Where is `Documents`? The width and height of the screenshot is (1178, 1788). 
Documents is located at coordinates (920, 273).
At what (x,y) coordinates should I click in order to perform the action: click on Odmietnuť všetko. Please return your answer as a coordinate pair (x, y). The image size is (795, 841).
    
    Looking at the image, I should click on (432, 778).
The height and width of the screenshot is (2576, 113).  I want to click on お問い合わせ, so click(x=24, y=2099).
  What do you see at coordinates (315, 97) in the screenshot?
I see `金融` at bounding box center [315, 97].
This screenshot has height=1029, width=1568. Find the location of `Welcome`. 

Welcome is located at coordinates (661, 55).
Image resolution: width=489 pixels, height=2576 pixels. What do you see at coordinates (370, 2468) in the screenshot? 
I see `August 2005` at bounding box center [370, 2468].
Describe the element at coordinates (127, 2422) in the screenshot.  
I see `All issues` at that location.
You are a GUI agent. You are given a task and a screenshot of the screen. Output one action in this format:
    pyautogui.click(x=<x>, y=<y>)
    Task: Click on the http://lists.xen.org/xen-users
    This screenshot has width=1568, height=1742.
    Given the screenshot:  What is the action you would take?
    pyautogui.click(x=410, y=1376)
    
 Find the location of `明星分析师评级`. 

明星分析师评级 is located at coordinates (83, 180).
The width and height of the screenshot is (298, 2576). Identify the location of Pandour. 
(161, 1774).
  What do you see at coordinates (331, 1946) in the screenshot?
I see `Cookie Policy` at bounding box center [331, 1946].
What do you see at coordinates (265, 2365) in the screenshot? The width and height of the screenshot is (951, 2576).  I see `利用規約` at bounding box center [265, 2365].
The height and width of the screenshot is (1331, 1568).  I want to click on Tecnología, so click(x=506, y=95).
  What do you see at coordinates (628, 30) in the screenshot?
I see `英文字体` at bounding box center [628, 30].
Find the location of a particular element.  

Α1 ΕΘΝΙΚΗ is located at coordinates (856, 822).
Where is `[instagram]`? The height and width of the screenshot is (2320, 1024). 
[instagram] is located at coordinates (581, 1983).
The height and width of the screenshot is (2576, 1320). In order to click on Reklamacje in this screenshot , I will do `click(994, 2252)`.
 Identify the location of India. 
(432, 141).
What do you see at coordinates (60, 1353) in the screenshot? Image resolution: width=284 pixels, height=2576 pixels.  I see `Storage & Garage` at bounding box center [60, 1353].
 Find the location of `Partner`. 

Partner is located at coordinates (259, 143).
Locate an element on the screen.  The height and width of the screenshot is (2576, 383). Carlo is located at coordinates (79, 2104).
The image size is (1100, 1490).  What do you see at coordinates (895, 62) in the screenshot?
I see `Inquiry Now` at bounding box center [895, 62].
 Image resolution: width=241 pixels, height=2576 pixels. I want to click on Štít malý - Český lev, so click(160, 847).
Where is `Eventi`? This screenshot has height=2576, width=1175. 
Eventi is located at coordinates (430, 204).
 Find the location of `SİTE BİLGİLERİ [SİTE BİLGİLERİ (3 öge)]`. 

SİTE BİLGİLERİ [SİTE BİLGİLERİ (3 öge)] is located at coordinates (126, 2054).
──────
■ EXERCISE BRIEF ■
Give back the data above word for word.

■ WRITTEN REPLY ■
Where is `Documents`? The width and height of the screenshot is (1178, 1788). 
Documents is located at coordinates (920, 273).
At what (x,y) coordinates should I click in order to perform the action: click on Odmietnuť všetko. Please return your answer as a coordinate pair (x, y). The image size is (795, 841).
    
    Looking at the image, I should click on (432, 778).
The height and width of the screenshot is (2576, 113).  I want to click on お問い合わせ, so click(x=24, y=2099).
  What do you see at coordinates (315, 97) in the screenshot?
I see `金融` at bounding box center [315, 97].
This screenshot has height=1029, width=1568. Find the location of `Welcome`. 

Welcome is located at coordinates (661, 55).
Image resolution: width=489 pixels, height=2576 pixels. What do you see at coordinates (370, 2468) in the screenshot? 
I see `August 2005` at bounding box center [370, 2468].
Describe the element at coordinates (127, 2422) in the screenshot.  
I see `All issues` at that location.
You are a GUI agent. You are given a task and a screenshot of the screen. Output one action in this format:
    pyautogui.click(x=<x>, y=<y>)
    Task: Click on the http://lists.xen.org/xen-users
    This screenshot has width=1568, height=1742.
    Given the screenshot:  What is the action you would take?
    pyautogui.click(x=410, y=1376)
    
 Find the location of `明星分析师评级`. 

明星分析师评级 is located at coordinates (83, 180).
The width and height of the screenshot is (298, 2576). Identify the location of Pandour. 
(161, 1774).
  What do you see at coordinates (331, 1946) in the screenshot?
I see `Cookie Policy` at bounding box center [331, 1946].
What do you see at coordinates (265, 2365) in the screenshot? The width and height of the screenshot is (951, 2576).  I see `利用規約` at bounding box center [265, 2365].
The height and width of the screenshot is (1331, 1568).  I want to click on Tecnología, so click(x=506, y=95).
  What do you see at coordinates (628, 30) in the screenshot?
I see `英文字体` at bounding box center [628, 30].
Find the location of a particular element.  

Α1 ΕΘΝΙΚΗ is located at coordinates (856, 822).
Where is `[instagram]`? The height and width of the screenshot is (2320, 1024). 
[instagram] is located at coordinates (581, 1983).
The height and width of the screenshot is (2576, 1320). In order to click on Reklamacje in this screenshot , I will do `click(994, 2252)`.
 Identify the location of India. 
(432, 141).
What do you see at coordinates (60, 1353) in the screenshot? Image resolution: width=284 pixels, height=2576 pixels.  I see `Storage & Garage` at bounding box center [60, 1353].
 Find the location of `Partner`. 

Partner is located at coordinates (259, 143).
Locate an element on the screen.  The height and width of the screenshot is (2576, 383). Carlo is located at coordinates (79, 2104).
The image size is (1100, 1490).  What do you see at coordinates (895, 62) in the screenshot?
I see `Inquiry Now` at bounding box center [895, 62].
 Image resolution: width=241 pixels, height=2576 pixels. I want to click on Štít malý - Český lev, so click(160, 847).
Where is `Eventi`? This screenshot has height=2576, width=1175. 
Eventi is located at coordinates (430, 204).
 Find the location of `SİTE BİLGİLERİ [SİTE BİLGİLERİ (3 öge)]`. 

SİTE BİLGİLERİ [SİTE BİLGİLERİ (3 öge)] is located at coordinates (126, 2054).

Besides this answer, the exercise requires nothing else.